Tech Topics

NEST 5.0 released

Today, we are happy to announce the release of NEST and Elasticsearch.Net 5.0.

If you recall, our 2.0 release was full of breaking changes, not only due to the breaking changes in Elasticsearch 2.0, but also because the 2.0 client was a near complete rewrite. Whilst this was done for very good reasons, we realize how painful it made upgrading from 1.x to 2.x for our users.

This 5.0 release reaps all the benefits of the refactoring that was done in 2.0, introducing minimal breaking changes in comparison. The sole focus of NEST 5.0 was adding support for Elasticsearch 5.0 while minimizing breaking changes as much as possible. That being said, it is still a major version bump, so some breaking changes are to be expected! See the 5.0 Breaking Changes for a complete summary.

Elasticsearch 5.0 Features

Elasticearch 5.0 shipped with a ton of new awesome features and APIs, all of which are fully supported in the 5.0 release of NEST and Elasticsearch.NET. We'll recap some of the more notable features here.

Ingest Node

One of the biggest features in Elasticsearch 5.0 is Ingest node. As the documentation states, ingest node allows you to pre-process documents directly in Elasticsearch before indexing takes place.
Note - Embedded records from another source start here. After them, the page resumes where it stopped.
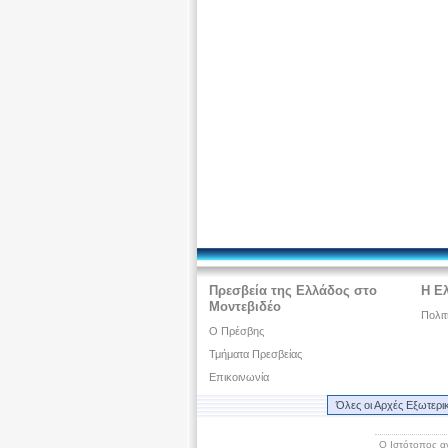
Πρεσβεία της Ελλάδος στο
Η Ε
Μοντεβιδέο
Πολιτ
O Πρέσβης
Τμήματα Πρεσβείας
Επικοινωνία
Όλες οι Αρχές Εξωτερι
Ο Ιστότοπος α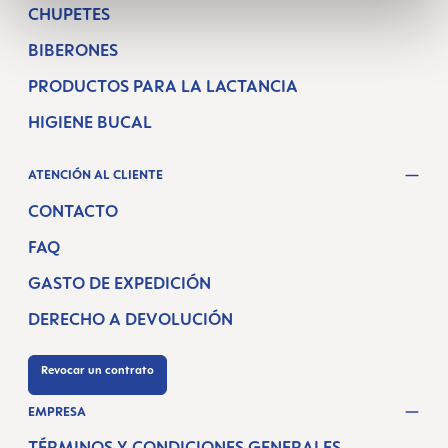
CHUPETES
BIBERONES
PRODUCTOS PARA LA LACTANCIA
HIGIENE BUCAL
ATENCIÓN AL CLIENTE
CONTACTO
FAQ
GASTO DE EXPEDICIÓN
DERECHO A DEVOLUCIÓN
Revocar un contrato
EMPRESA
TÉRMINOS Y CONDICIONES GENERALES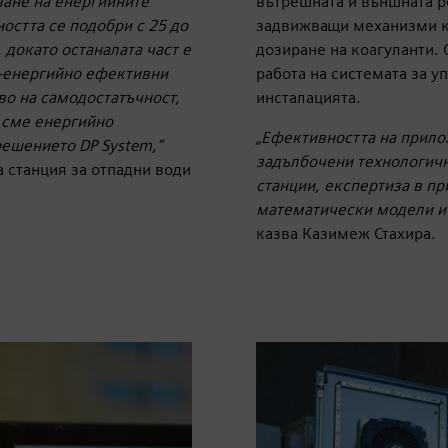
ване на енергийните
вътрешната и външната р
остта се подобри с 25 до
задвижващи механизми ка
 докато останалата част е
дозиране на коагуланти.
о-енергийно ефективни
работа на системата за у
во на самодостатъчност,
инсталацията.
е сме енергийно
„Ефективността на прило
решението DP System,“
задълбочени технологичн
 станция за отпадни води
станции, експертиза в пр
математически модели и 
казва Казимеж Стахира.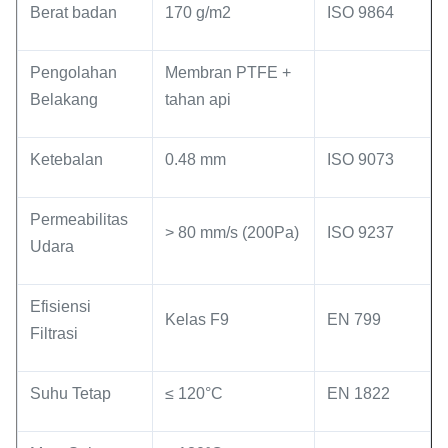
Berat badan
170 g/m2
ISO 9864
Pengolahan
Membran PTFE +
Belakang
tahan api
Ketebalan
0.48 mm
ISO 9073
Permeabilitas
> 80 mm/s (200Pa)
ISO 9237
Udara
Efisiensi
Kelas F9
EN 799
Filtrasi
Suhu Tetap
≤ 120°C
EN 1822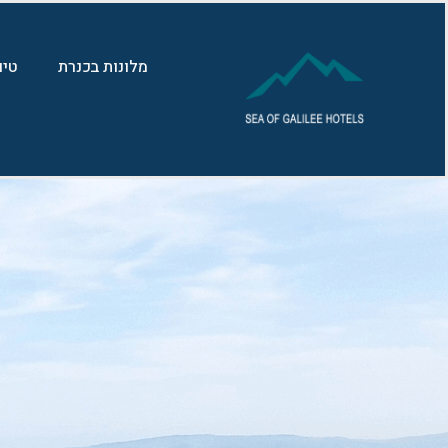
לתוכן
מלונות בכנרת
טיו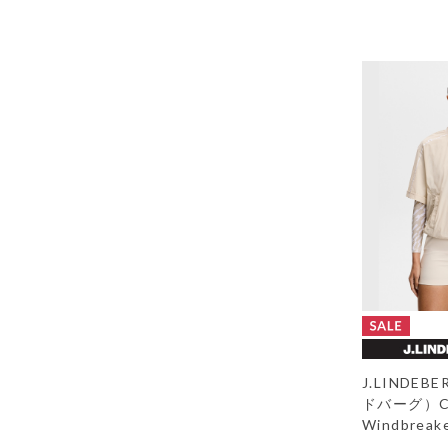
J.LINDE
ドバーグ）Ch
Windbreake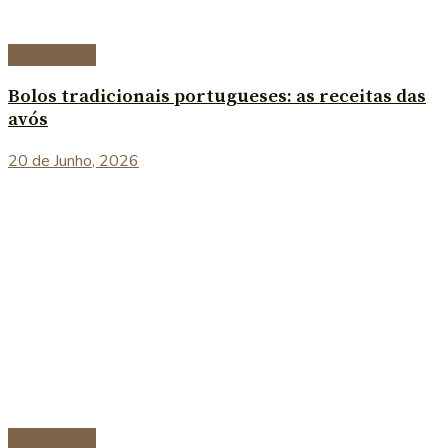
Sobremesas
Bolos tradicionais portugueses: as receitas das
avós
20 de Junho, 2026
Sobremesas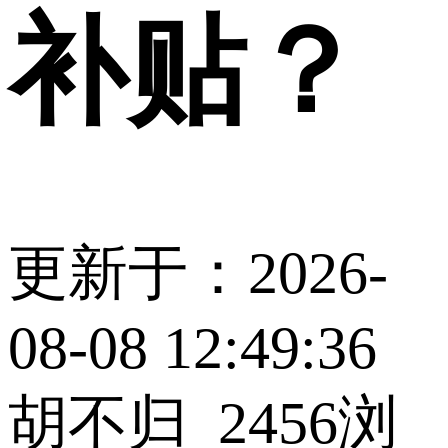
补贴？
更新于：2026-
08-08 12:49:36
胡不归_2456
浏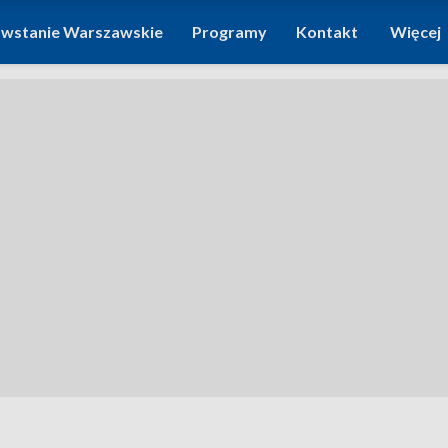
wstanie Warszawskie
Programy
Kontakt
Więcej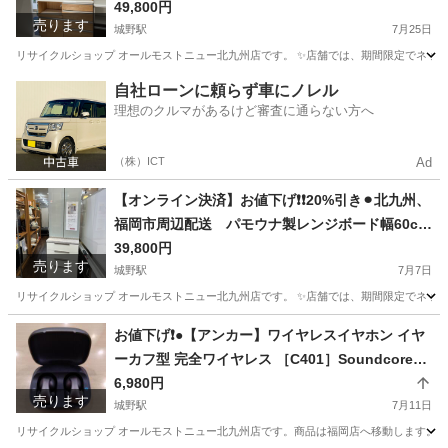
現金、クレジット、スマホ決済対応※
49,800円
売ります
城野駅
7月25日
リサイクルショップ オールモストニュー北九州店です。 ✨️店舗では、期間限定でネット
福岡
北九州市
城野駅
収納家具
商品
自社ローンに頼らず車にノレル
理想のクルマがあるけど審査に通らない方へ
（株）ICT
Ad
【オンライン決済】お値下げ❗️❗️20%引き⚫︎北九州、
福岡市周辺配送 パモウナ製レンジボード幅60cm
💳自社配送時🌟代引き可💳※現金、クレジット、
39,800円
売ります
城野駅
スマホ決済対応※ 【配達は要決済前問い合わせ】
7月7日
リサイクルショップ オールモストニュー北九州店です。 ✨️店舗では、期間限定でネット
福岡
北九州市
城野駅
収納家具
商品
お値下げ❗️●【アンカー】ワイヤレスイヤホン イヤ
ーカフ型 完全ワイヤレス ［C401］Soundcore
【３ヶ月保証】北九州、福岡市限定
6,980円
売ります
城野駅
7月11日
リサイクルショップ オールモストニュー北九州店です。商品は福岡店へ移動します。 ✨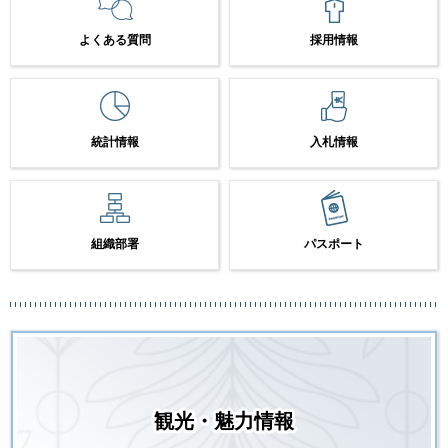
よくある質問
採用情報
統計情報
入札情報
組織部署
パスポート
観光・魅力情報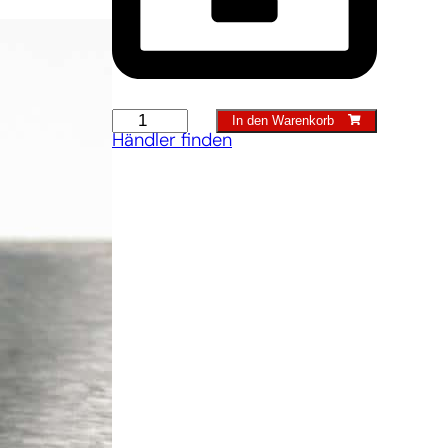
Hacke
In den Warenkorb
Händler finden
Menge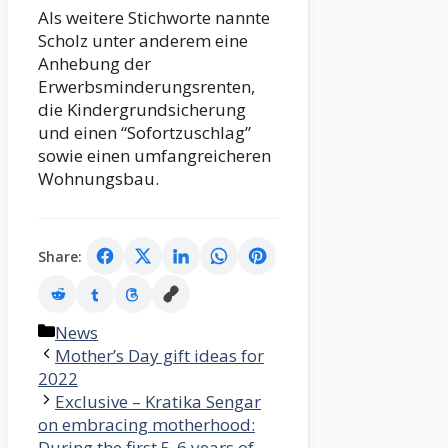
Als weitere Stichworte nannte
Scholz unter anderem eine
Anhebung der
Erwerbsminderungsrenten,
die Kindergrundsicherung
und einen “Sofortzuschlag”
sowie einen umfangreicheren
Wohnungsbau.
Share:
Categories
News
Mother’s Day gift ideas for
2022
Exclusive – Kratika Sengar
on embracing motherhood:
During the first 5-6 years of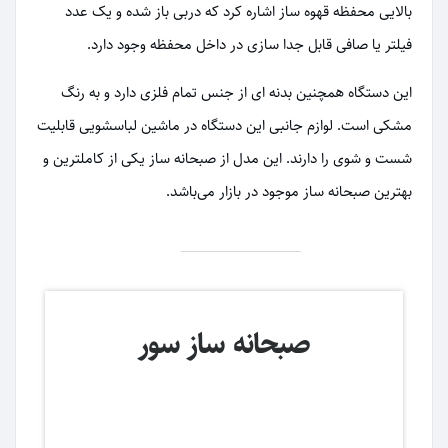
بالایی محفظه قهوه ساز اشاره کرد که دربی باز شده و یک عدد
فیلتر یا صافی قابل جدا سازی در داخل محفظه وجود دارد.
این دستگاه همچنین بدنه ای از جنس تمام فلزی دارد و به رنگ
مشکی است. لوازم جانبی این دستگاه در ماشین لباسشویی قابلیت
شست و شوی را دارند. این مدل از صبحانه ساز یکی از کاملترین و
بهترین صبحانه ساز موجود در بازار می‌باشد.
صبحانه ساز سور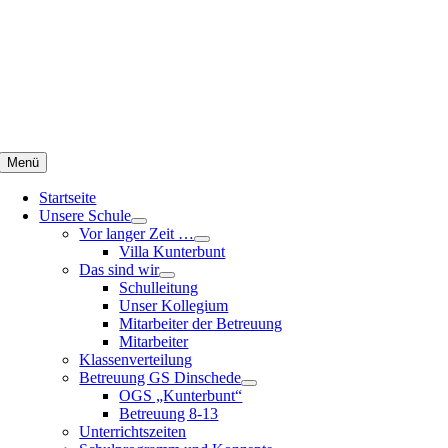
Zum
Inhalt
springen
Menü
Startseite
Unsere Schule
Vor langer Zeit …
Villa Kunterbunt
Das sind wir
Schulleitung
Unser Kollegium
Mitarbeiter der Betreuung
Mitarbeiter
Klassenverteilung
Betreuung GS Dinschede
OGS „Kunterbunt“
Betreuung 8-13
Unterrichtszeiten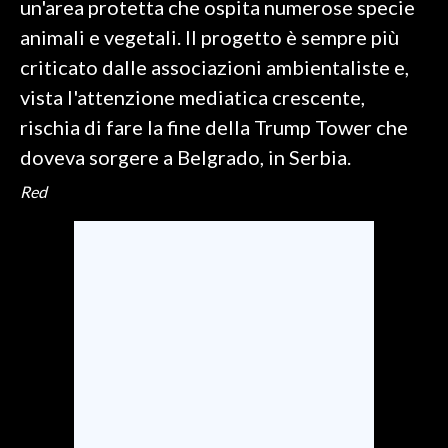
un'area protetta che ospita numerose specie
animali e vegetali. Il progetto è sempre più
SPETTACOLI
criticato dalle associazioni ambientaliste e,
GOSSIP
vista l'attenzione mediatica crescente,
rischia di fare la fine della Trump Tower che
SALUTE
doveva sorgere a Belgrado, in Serbia.
SARDEGNA TURISMO
Red
SARDI NEL MONDO
NOTIZIE
EVENTI
#CARAUNIONE
3 MINUTI CON
INSULARITÀ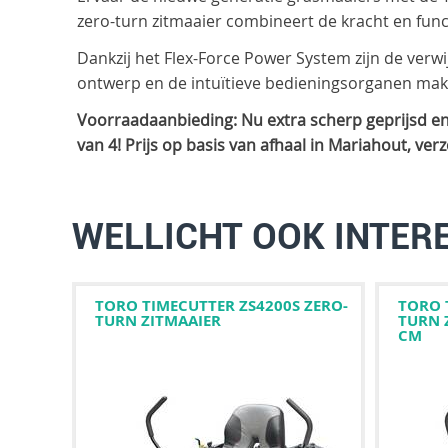
zero-turn zitmaaier combineert de kracht en fun
Dankzij het Flex-Force Power System zijn de ve
ontwerp en de intuïtieve bedieningsorganen mak
Voorraadaanbieding: Nu extra scherp geprijsd en g
van 4! Prijs op basis van afhaal in Mariahout, ve
WELLICHT OOK INTER
TORO TIMECUTTER ZS4200S ZERO-
TORO 
TURN ZITMAAIER
TURN Z
CM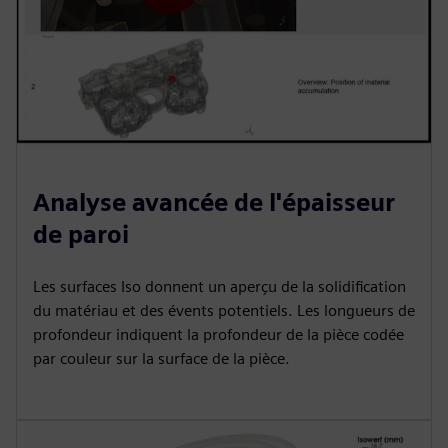
Analyse avancée de l'épaisseur
de paroi
Les surfaces Iso donnent un aperçu de la solidification
du matériau et des évents potentiels. Les longueurs de
profondeur indiquent la profondeur de la pièce codée
par couleur sur la surface de la pièce.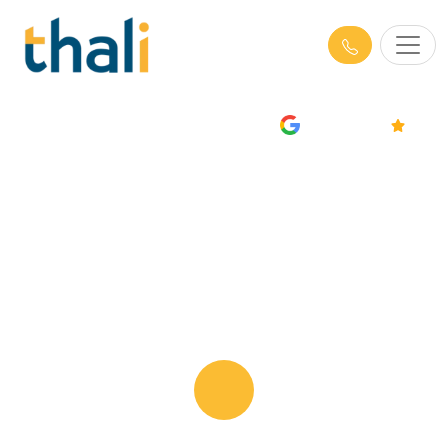
AVIS
4.7/5
Formations RSE à Rennes -
Responsabilité Sociétale des
Entreprises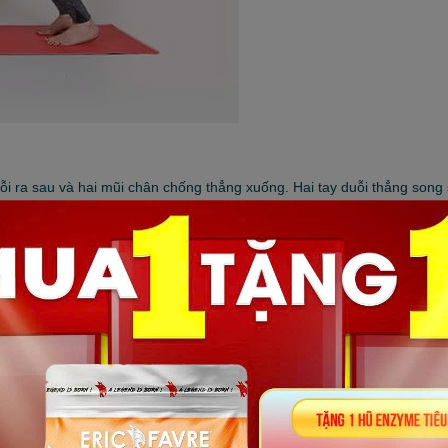
ỗi ra sau và hai mũi chân chống thẳng xuống. Hai tay duỗi thẳng song
 đùi. Bắt đầu căng cứng cơ bụng, thở ra, nâng hai chân nhẹ lên. Đồng
uống. Đồng thời nâng đầu và ngực lên một chút. Sau đó hít vào và đưa 
 chân và mặt chạm sàn.
 khi bạn đang bị đau vai, đau cùi chỏ tay, giãn dây chằng vùng tay ho
tư thế này giúp cơ thể đốt cháy nhiều calo hơn nên thời gian bạn duy t
ải xiết lại, gồng cơ chân, giữ lực ở cánh tay và gập khuỷu tay duy trì 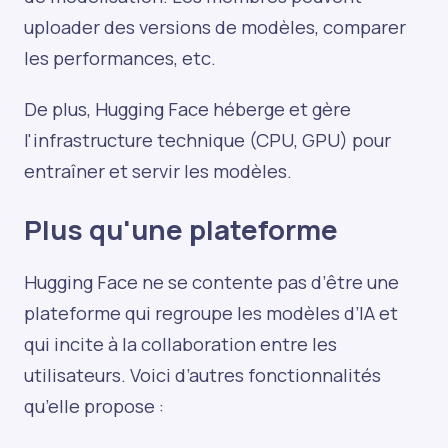
uploader des versions de modèles, comparer
les performances, etc.
De plus, Hugging Face héberge et gère
l'infrastructure technique (CPU, GPU) pour
entraîner et servir les modèles.
Plus qu'une plateforme
Hugging Face ne se contente pas d’être une
plateforme qui regroupe les modèles d’IA et
qui incite à la collaboration entre les
utilisateurs. Voici d’autres fonctionnalités
qu’elle propose :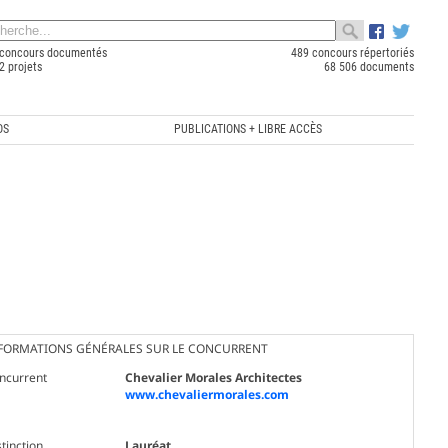
concours documentés
489 concours répertoriés
2 projets
68 506 documents
OS
PUBLICATIONS + LIBRE ACCÈS
FORMATIONS GÉNÉRALES SUR LE CONCURRENT
ncurrent
Chevalier Morales Architectes
www.chevaliermorales.com
tinction
Lauréat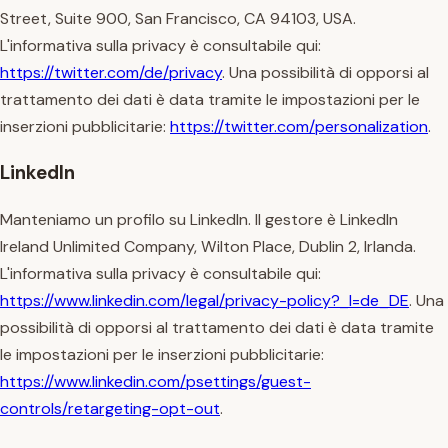
Street, Suite 900, San Francisco, CA 94103, USA.
L'informativa sulla privacy è consultabile qui:
https://twitter.com/de/privacy
. Una possibilità di opporsi al
trattamento dei dati è data tramite le impostazioni per le
inserzioni pubblicitarie:
https://twitter.com/personalization
.
LinkedIn
Manteniamo un profilo su LinkedIn. Il gestore è LinkedIn
Ireland Unlimited Company, Wilton Place, Dublin 2, Irlanda.
L'informativa sulla privacy è consultabile qui:
https://www.linkedin.com/legal/privacy-policy?_l=de_DE
. Una
possibilità di opporsi al trattamento dei dati è data tramite
le impostazioni per le inserzioni pubblicitarie:
https://www.linkedin.com/psettings/guest-
controls/retargeting-opt-out
.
There are a number of APIs and processors associated with an ingest pipeline, all of which are now supported in NEST 5.0.

For more information, check out our more detailed blog post Ingest Node: A Client's Perspective which showcases how to use ingest node with NEST.

X-Pack

NEST also fully supports all of the X-Pack APIs, including Security, Alerting, Monitoring and Graph.

Previously, Watcher (now called Alerting) 1.x APIs were supported in NEST 1.x as a separate NuGet package. This felt like a good idea at first as it allowed us to expose the necessary bits for third-party packages (official or community) to easily extend the client. However, as it transpired, this quickly became too unwieldy to support as the client and Watcher packages were on different release cycles. By moving it into the main package, we can ensure that it's always up to date and compatible with the latest version of NEST.

Client Features

In addition to the new Elasticsearch 5.0 APIs, NEST 5.0 also introduces a few new abstractions and client-specific features.

.NET Core support

When we released NEST 2.x, we supported cross platform .NET with a dotnet 5.1 release of the client, built using DNX toolchain. Now that DNX has been superseded by the dotnet toolchain, we continue to support cross platform .NET in the form of a netstandard 1.3 versions of the 5.x and 2.x client, making NEST usable across Windows, OSX, Linux and any other platform that supports netstandard 1.3.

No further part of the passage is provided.